Tuesday, November 30, 2010

Dressing to the left - Thee Faction


With the Blue Meanies back in power, student riots, twitchy nuclear trigger-fingers (yes, you North Korea) and a right royal knees-up in the middle of debts, doldrums and redundancy - the return of Thee Faction couldn't be better timed.

A swinging Socialist collective from Surrey (more on that here) trapped behind the Iron Curtain since 1985 these red beret rockers are back to rabble rouse your mind and agit-prop your pop. Live at Ebbw Vale is the comeback manifesto and by Gorbachov it's good. Twinning Dr Feelgood rhythms and Eastern Bloc rocking beats on the industrious riffing of Union Man or Conservative Friend and the brothers and sisters party chants of Social Inclusion Thru Marxism it is the greatest record to come out of Russia since Lenin and McCartney's Снова в СССР. Even Chairman Wilko of the Oil City Committee has his raised his guitar arm in allegiance with the Faction by sending a  personalised message to the band...

Comrades, the revolution starts here at (33 Rpm) -  get onboard, lend your ears to cause and grab your copy now.

Thee Faction - Social Inclusion Thru Marxism



Secret filming from the Faction's reunion show


I'm backing the USSR

Friday, November 26, 2010

Dear Diary - November

Four song references scribbled around this pic' - can you get them all?

There's almost no greater spectator sport for a schoolboy than a bundle between your same-year peers (with the chants of 'fight, fight, fight, fight' ringing round and about) - better yet, when it's the unlikeliest of scrappers having a bash. And if this isn't robust enough, it's a double bill of bracket-punching in one day (28th) as Colbert (a Spaghetti Western drifter type) Vs Nelly (a sort of Gok Wan of our year) and Huggins (small with huge eyelashes) Vs Neary (rugger~team lump).

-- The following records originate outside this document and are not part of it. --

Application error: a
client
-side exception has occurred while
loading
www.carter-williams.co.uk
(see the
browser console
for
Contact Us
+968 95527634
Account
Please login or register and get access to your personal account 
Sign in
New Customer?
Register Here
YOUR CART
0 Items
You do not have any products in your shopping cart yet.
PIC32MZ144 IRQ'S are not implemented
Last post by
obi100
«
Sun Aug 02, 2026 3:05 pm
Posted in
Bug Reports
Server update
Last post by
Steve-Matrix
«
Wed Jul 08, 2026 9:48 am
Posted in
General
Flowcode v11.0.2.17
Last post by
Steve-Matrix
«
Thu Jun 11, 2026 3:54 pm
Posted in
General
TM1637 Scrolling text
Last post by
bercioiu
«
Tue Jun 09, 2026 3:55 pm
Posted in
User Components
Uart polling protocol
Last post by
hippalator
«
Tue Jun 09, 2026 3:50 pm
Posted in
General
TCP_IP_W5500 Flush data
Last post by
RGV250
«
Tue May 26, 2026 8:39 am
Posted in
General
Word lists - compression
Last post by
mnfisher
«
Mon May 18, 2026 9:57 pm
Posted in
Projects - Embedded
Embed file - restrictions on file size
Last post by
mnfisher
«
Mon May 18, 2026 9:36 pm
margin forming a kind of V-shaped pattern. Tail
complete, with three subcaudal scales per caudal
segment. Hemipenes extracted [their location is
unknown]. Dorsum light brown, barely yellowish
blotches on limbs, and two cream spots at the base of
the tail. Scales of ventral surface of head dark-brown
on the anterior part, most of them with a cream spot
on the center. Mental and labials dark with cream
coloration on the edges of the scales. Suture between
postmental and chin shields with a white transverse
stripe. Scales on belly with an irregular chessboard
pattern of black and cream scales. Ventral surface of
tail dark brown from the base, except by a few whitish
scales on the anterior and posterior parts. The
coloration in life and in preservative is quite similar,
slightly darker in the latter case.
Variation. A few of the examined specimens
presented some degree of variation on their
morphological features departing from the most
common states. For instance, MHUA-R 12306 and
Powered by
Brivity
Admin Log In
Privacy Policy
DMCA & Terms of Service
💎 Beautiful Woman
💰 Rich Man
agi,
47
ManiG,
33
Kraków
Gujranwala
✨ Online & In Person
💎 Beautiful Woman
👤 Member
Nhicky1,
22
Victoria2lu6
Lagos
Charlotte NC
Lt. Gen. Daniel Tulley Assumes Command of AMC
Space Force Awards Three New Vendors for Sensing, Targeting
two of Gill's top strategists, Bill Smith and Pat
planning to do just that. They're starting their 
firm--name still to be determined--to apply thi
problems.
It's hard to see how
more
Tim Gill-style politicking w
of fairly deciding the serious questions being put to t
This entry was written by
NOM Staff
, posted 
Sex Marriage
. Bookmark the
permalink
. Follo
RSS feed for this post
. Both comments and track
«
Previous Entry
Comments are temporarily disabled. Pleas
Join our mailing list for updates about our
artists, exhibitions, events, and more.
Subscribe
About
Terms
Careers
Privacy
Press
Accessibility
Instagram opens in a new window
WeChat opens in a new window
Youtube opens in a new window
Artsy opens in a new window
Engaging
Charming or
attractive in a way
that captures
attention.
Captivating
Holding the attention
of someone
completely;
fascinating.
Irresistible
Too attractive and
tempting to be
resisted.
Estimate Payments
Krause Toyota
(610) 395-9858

In other news, our frisky friend from over the road (LOTR) continues to put the 'goods on the barrow' with her free-wheeling liberated ways (28th) and Ye Olde Stereogram gets moved from the front room to my bedroom. Although it seems I jumped the gun slightly by adding The Stranglers to October's playlist when plainly it's November (24th). If you fancy a peep November '79 charts looked this


The Undertones - You've Got My Number



Couple of deviations and variants from the usual vinyl rips - just for this month

The Damned - it's the rare radio edit of 'Happy Today' instead of the standard single edish.

The Damned - I Just Can't Be Happy Today (Radio Edit)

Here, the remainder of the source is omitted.